As far as to what the immediate future holds, especially as to the possible positions of the Department of Justice, the 2012 decision of the Court in Hosanna-Tabor Evangelical Lutheran Church and School, may be even more instructive. In that lawsuit against a church, a fourth-grade teacher at a Lutheran school, who was also trained and certified as a minister, developed narcolepsy, and her employment terminated for that reason. One might be inclined to think that the possibility of a teacher falling asleep in class might be considered an objective and unbiased basis for termination. But, no; the teacher, asserting that her condition was a disability, filed a civil-rights suit under the federal Americans with Disabilities Act. The Supreme Court unanimously ruled against her, and for the first time recognized a “ministerial exception” to employment laws under both religion clauses of the First Amendment.
More striking, however, than the unanimous ruling of the Court was the content of the brief of the Obama Administration’s Equal Employment Opportunity Commission (EEOC), which held that the Constitution’s religion clauses did not even apply!
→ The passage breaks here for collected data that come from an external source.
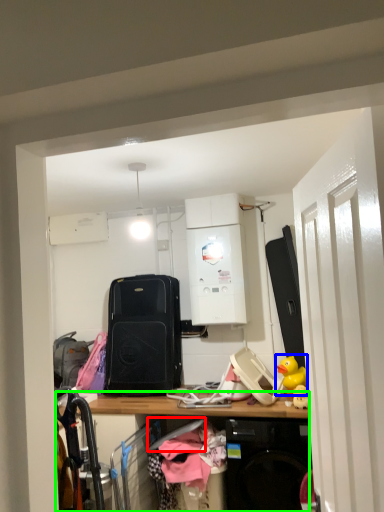 Question: Which object is positioned farthest from hanger (highlighted by a red box)? Select from toy (highlighted by a blue box) and desk (highlighted by a green box).

Choices:
 (A) toy
 (B) desk

Answer: (A) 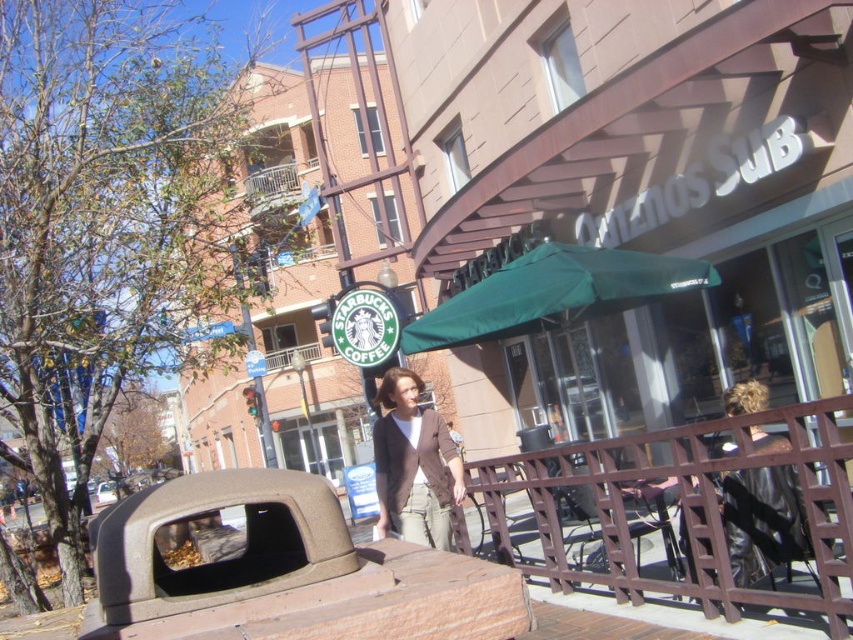 You are standing at the Starbucks storefront and want to place a new bench exactly at the point marked by the coordinates point (553,292). What object will the bench be placed under?

The bench placed at point (553,292) will be under the green fabric umbrella at center, as the coordinates mark its location.

You are a fashion designer observing the urban scene. You notice the khaki cotton pants at center and the shiny black jacket at upper right. Which item of clothing appears bigger in the image?

The khaki cotton pants at center is larger in size than the shiny black jacket at upper right, so the khaki cotton pants at center appears bigger in the image. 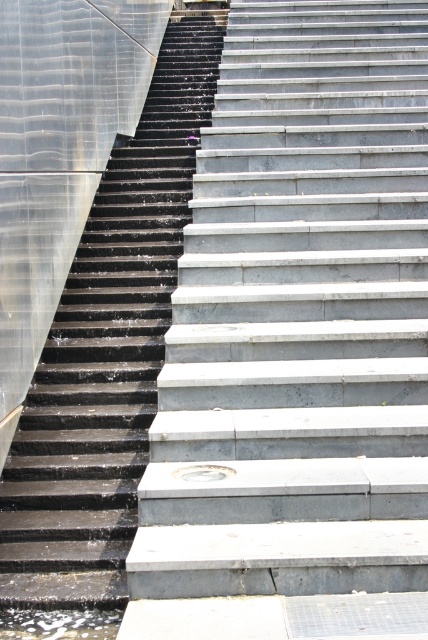 Who is more distant from viewer, (419, 80) or (101, 467)?

The point (419, 80) is behind.

Which is more to the left, smooth concrete stairs at center or black rubber stairs at left?

From the viewer's perspective, black rubber stairs at left appears more on the left side.

Who is more forward, (181, 275) or (151, 227)?

Point (181, 275)

Where is `smooth concrete stairs at center`? The width and height of the screenshot is (428, 640). smooth concrete stairs at center is located at coordinates (299, 317).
Chief Justice Roberts, the author of the Court’s unanimous opinion, denounced that “extreme position pressed here by the EEOC” and said that the case concerned a church’s “freedom under the Religion Clauses to select its own minsters.”
A single baker, a single funeral home, a handful of crisis-pregnancy centers, a little tiny and poor group of Catholic nuns, and an individual church selecting its own ministers could not be let alone. The reality is that no person and no private institution can escape the ceaseless initiatives by legal activists, judicial activists, cities, states, and, depending upon the Administration, the federal government to re-standardize American public as well as private life, and search out and cancel dissenters.
Justice Thomas has now articulated the issues of contemporary personal and religious freedom as being beyond freedom of speech and actions. It is freedom of thought: “Freedom of speech secures freedom of thought and belief.” We say what we think, but, in contemporary and future America, will we start to think what we are told to say?